Five Notable Restaurants Opening in the Next Month

Look for the Wurst Place (and the many gnomes that will decorate it) in South Lake Union soon. Photo courtesy The Wurst Place.
Ba Bar
Eric Banh (Monsoon, Baguette Box) expands his brand—and Capitol Hill reach—with a noodles-and-more shop near Seattle U. The menu is inspired by Vietnamese street cuisine, with cheapie prices to boot, and also will include breakfast, lunch, and late-night offerings. San Francisco transplant Daniel Jeffers, late of Bar Agricole, will helm the cocktail program, and Monsoon vet Josh Hart the kitchen, reports CHS. Projected opening: July 7.
Bar del Corso
A wood-burning oven shipped from Napoli will fire the pizzas at this neighborhood eatery and wine bar in the former Beacon Pub. Behind it is esteemed Harvest Vine alum Jerry Corso and Gina Tolentino. Expect the seasonally minded menu (here’s a look at a sample one) to rotate often. Outdoor seating and a bar area for 10, too. Look for service to begin in the next week or so.
Dot’s Delicatessen
The corner of 43rd and Fremont gets another meaty hang with this neighbor to Uneeda Burger.
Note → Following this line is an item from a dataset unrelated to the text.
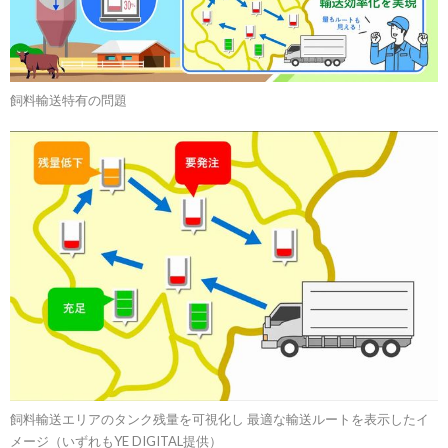
飼料輸送特有の問題
飼料輸送エリアのタンク残量を可視化し 最適な輸送ルートを表示したイ
メージ（いずれもYE DIGITAL提供）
Running the show is Miles James of Seattle Sausage Company; he’s recruited Scott and Tanya Emerick, onetime owners and operators of the erstwhile Crémant. More than your traditional butcher shop, James describes Dot’s as a place where patrons can also come for a bite and “good, high-end stuff, but not overfussed.” Indeed, the menu is stocked with house-smoked and handmade sausages, sandwiches, and charcuterie (one tasty example: bacon-wrapped roquefort pate). And a Monday through Saturday happy hour serves up steak frites, steak tartare, sausage and frites, and charcuterie. James is hoping to open doors at the very end of the month, on July 27.
Li’l Woody’s
Nightlife impresario Marcus Lalario gets into the burger biz with a menu made of “new twists on old classics.” Find seven original spins made with Painted Hills patties, plus all your burger shack staples: onion rings, handcut fries, milkshakes (nine of them) made with Molly Moon’s ice cream. As is the trendy thing to do these days, a mercantile will stock local goods. It’s open till 3am on weekends, maybe the only truly appropriate time to chance the “crack fries,” paired with a milkshake for dipping. A couple blocks up the Hill, keep an eye out for the Broadway Blue Moon Burgers mid-July (ditto that time frame for Lil Woody’s).
The Wurst Place
Also a burgeoning trend: butcher shops. Bob Liptak has sampled all kinds of crazy sausages—rattlesnake and wild hare, zebra, chipotle buffalo—along with plenty of traditional ones while researching the menu for his restaurant and deli on Westlake. (He consumed 500 wursts over the course of two months, that’s dedication.) What’s sticked is what’ll you find among the 20 or so staple franks and the seven or eight rotating specials, in-house varieties among them. Belgian frites with up to 10 dipping sauces, the Czech dish haluski kapusta, and 60-plus brews round out the bill. Last we checked with Liptak, work was still to be done on the interior walls, so the mid-July target opening is looking more like early August.